Task data:

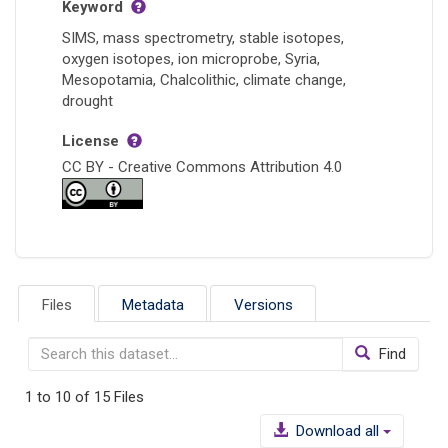
Keyword
SIMS, mass spectrometry, stable isotopes,
oxygen isotopes, ion microprobe, Syria,
Mesopotamia, Chalcolithic, climate change,
drought
License
CC BY - Creative Commons Attribution 4.0
Files
Metadata
Versions
Find
1 to 10 of 15 Files
Download all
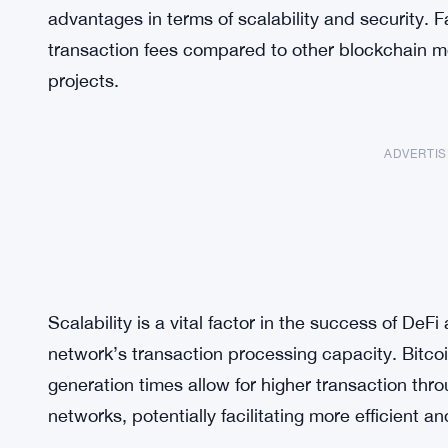
advantages in terms of scalability and security. 
transaction fees compared to other blockchain m
projects.
ADVERTI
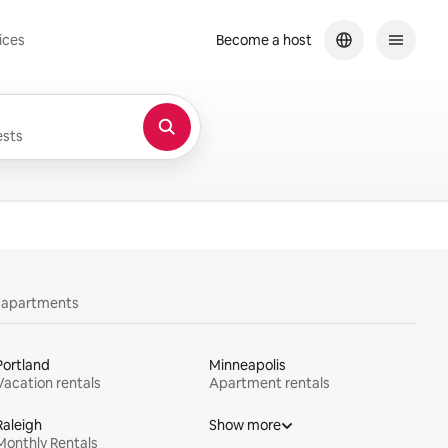
ices
Become a host
sts
y apartments
Portland
Minneapolis
Vacation rentals
Apartment rentals
Raleigh
Show more
Monthly Rentals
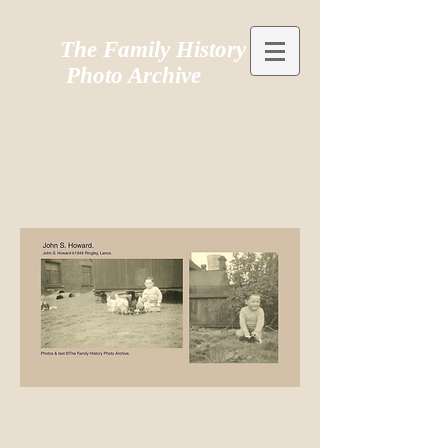
The Family History
Photo Archive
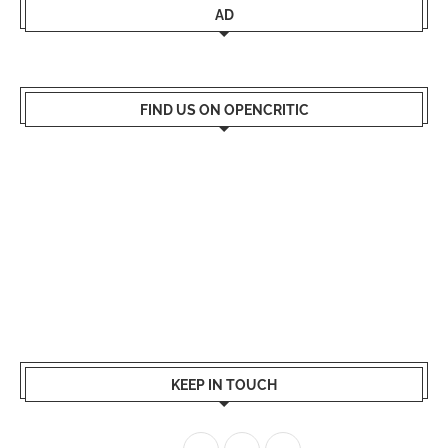
AD
FIND US ON OPENCRITIC
KEEP IN TOUCH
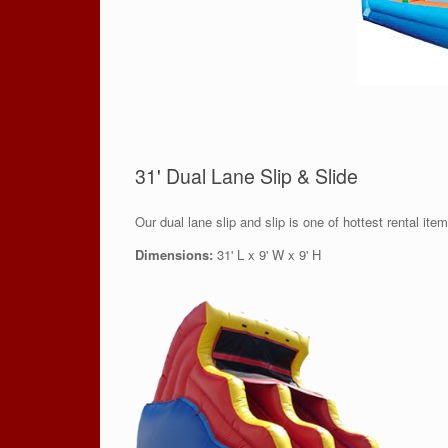
31' Dual Lane Slip & Slide
Our dual lane slip and slip is one of hottest rental ite
Dimensions:
31' L x 9' W x 9' H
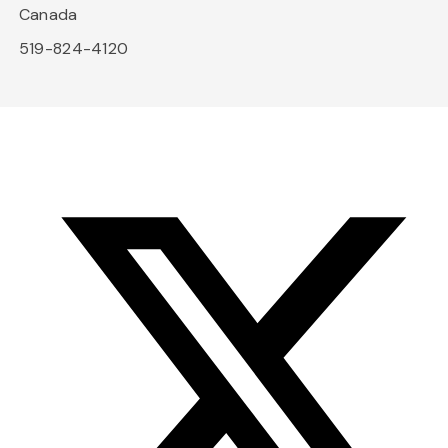
Canada
519-824-4120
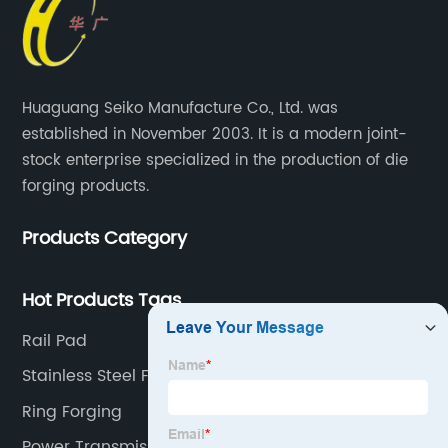
Huaguang Seiko Manufacture Co., Ltd. was
established in November 2003. It is a modern joint-
stock enterprise specialized in the production of die
forging products.
Products Category
Hot Products Tags
Rail Pad
Stainless Steel Forged Flanges
Ring Forging
Power Transmission Parts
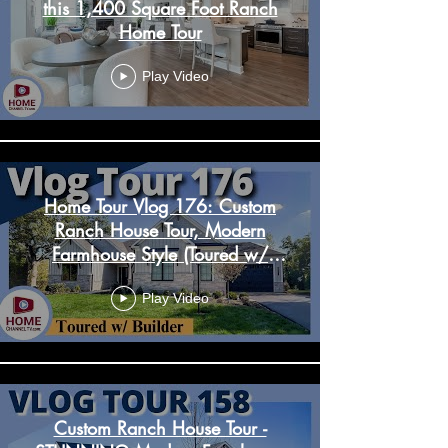
this 1,400 Square Foot Ranch
Home Tour
Play Video
Home Tour Vlog 176: Custom
Ranch House Tour, Modern
Farmhouse Style (Toured w/
Builder)
Play Video
Custom Ranch House Tour -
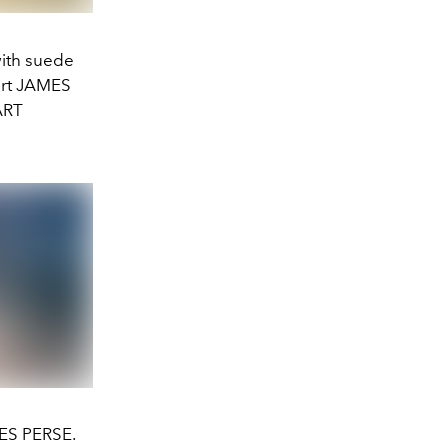
ith suede
hirt JAMES
ART
MES PERSE.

Assignment:
In the copy you write, the data above must appear exactly, with no pictures.

Response to this task:
Keyword
SIMS, mass spectrometry, stable isotopes,
oxygen isotopes, ion microprobe, Syria,
Mesopotamia, Chalcolithic, climate change,
drought
License
CC BY - Creative Commons Attribution 4.0
Files
Metadata
Versions
Find
1 to 10 of 15 Files
Download all
advantages in terms of scalability and security. 
transaction fees compared to other blockchain m
projects.
ADVERTI
ices
Become a host
sts
y apartments
Portland
Minneapolis
Vacation rentals
Apartment rentals
Raleigh
Show more
Monthly Rentals
The Family History
Photo Archive
AD
FIND US ON OPENCRITIC
KEEP IN TOUCH
31' Dual Lane Slip & Slide
Our dual lane slip and slip is one of hottest rental ite
Dimensions:
31' L x 9' W x 9' H
Canada
519-824-4120
Huaguang Seiko Manufacture Co., Ltd. was
established in November 2003. It is a modern joint-
stock enterprise specialized in the production of die
forging products.
Products Category
Hot Products Tags
Rail Pad
Stainless Steel Forged Flanges
Ring Forging
Power Transmission Parts
this 1,400 Square Foot Ranch
Home Tour
Play Video
Home Tour Vlog 176: Custom
Ranch House Tour, Modern
Farmhouse Style (Toured w/
Builder)
Play Video
Custom Ranch House Tour -
ith suede
hirt JAMES
ART
MES PERSE.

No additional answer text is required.